Par Salem Barahmeh, le 29 juin 2020
Si vous demandez aux Palestiniens de la vallée du Jourdain ce qu’ils pensent de l’annexion, beaucoup vous diront qu’ils ont déjà été annexés il y a longtemps.
La vue depuis la maison de mes grands-parents à Jéricho, la ville où j’ai grandi, donne sur les crêtes montagneuses de la vallée du Jourdain qui se jettent dans la mer Morte. Au-delà de l’horizon de ces montagnes, d’une mer Méditerranée qui se trouve hors de ma portée en tant que résidant de Cisjordanie occupée, se verraient les plus beaux couchers de soleil. Je me suis toujours demandé si mes ancêtres, qui vivaient sur la même terre, appréciaient cette vue autant que moi.
Ma famille, les Barahmeh, est l’un des clans indigènes de Jéricho, dont les racines dans la vallée du Jourdain remontent à plusieurs siècles. Pourtant, dès mon plus jeune âge, j’ai réalisé – comme mon père et mon grand-père – que ce n’était plus à « nous » qu’appartenait la vallée.
Peu après notre occupation en 1967, Israël a commencé à construire des colonies comme Mitzpe Yericho, Yitav et Kalia autour de Jéricho et dans toute la vallée du Jourdain, où elles se sont développées et demeurent jusqu’à aujourd’hui. Cette politique coloniale et expansionniste n’a pas commencé avec le Likoud ou d’autres partis de droite, mais avec le parti travailliste. Ce vol des terres et l’annexion ont toujours été au cœur de l’identité institutionnelle d’Israël, et ont traversé des générations de Palestiniens.
En regardant une carte de la Cisjordanie aujourd’hui, Jéricho apparaît comme une île palestinienne isolée, entourée de tous côtés par un océan de terres contrôlées par Israël et par des colonies juives. Bien que j’aie eu le privilège de voyager à travers le monde, il y a des endroits à quelques kilomètres de chez moi que je n’ai jamais visités parce qu’Israël ne me le permet pas. En tant que Palestiniens détenteurs d’une carte d’identité verte, nous sommes l’objet d’une ségrégation qu’Israël opère entre nous par un système d’identification à plusieurs niveaux qui détermine où nous pouvons ou ne pouvons pas aller. Pour visiter Jérusalem, la ville où je suis né, j’aurais besoin d’un permis militaire israélien.

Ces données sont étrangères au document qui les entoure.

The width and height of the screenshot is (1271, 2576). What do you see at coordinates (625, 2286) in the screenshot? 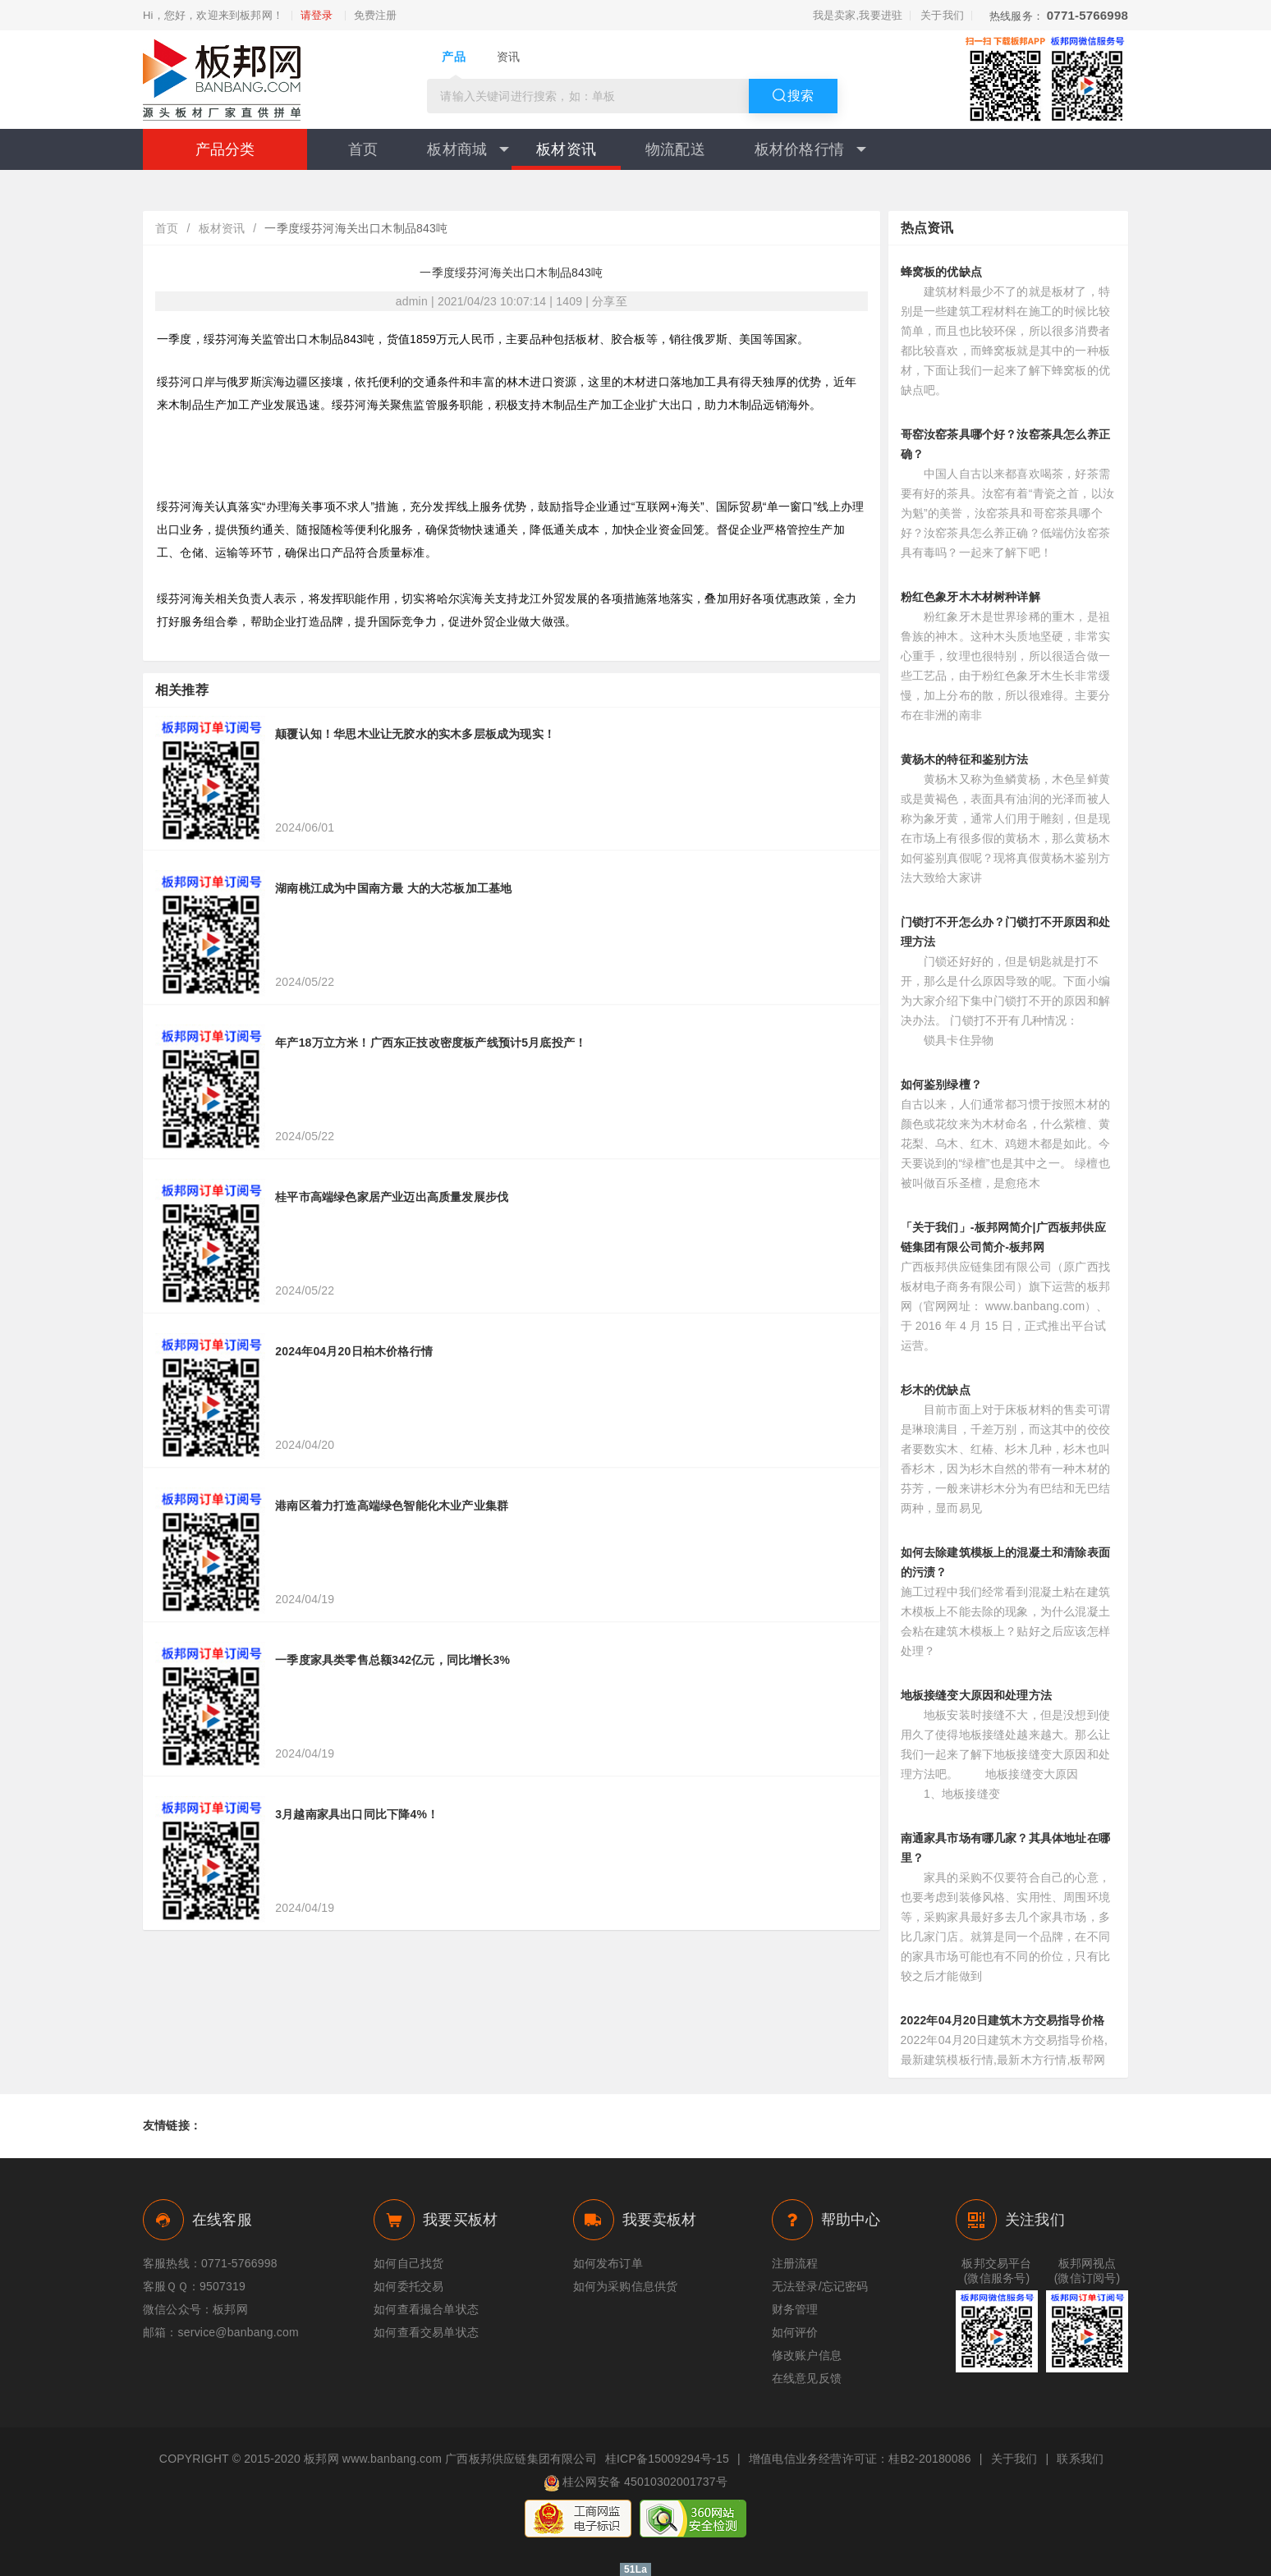 I see `如何为采购信息供货` at bounding box center [625, 2286].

Je n’ai jamais été autant confronté à cette réalité que lorsque, à 19 ans, j’ai essayé de me rendre à la plage de Kalia, sur la rive nord de la mer Morte, en Cisjordanie occupée. Bien qu’elles se trouvent à 15 minutes en voiture de Jéricho, ces plages appartiennent à des Israéliens et sont gérées par eux. Elles sont « censées » être ouvertes à nous, Palestiniens, mais dès mon arrivée, j’ai été victime d’un profilage racial et on m’a refusé l’entrée. Pour eux, j’étais un « invité » indésirable sur les rives mêmes que mes ancêtres ont fréquentées pendant des siècles.
Si vous demandez aux Palestiniens de la vallée du Jourdain comment ils ressentent l’annexion, beaucoup vous diront qu’ils pensaient que nous avions déjà été annexés depuis longtemps. C’est pourquoi nous ne pouvons nous empêcher de trouver ridicule le tollé croissant, alarmiste et existentiel du monde à l’approche du 1er juillet – date à laquelle le gouvernement israélien s’est engagé à initier la mise en œuvre de l’annexion « de jure ».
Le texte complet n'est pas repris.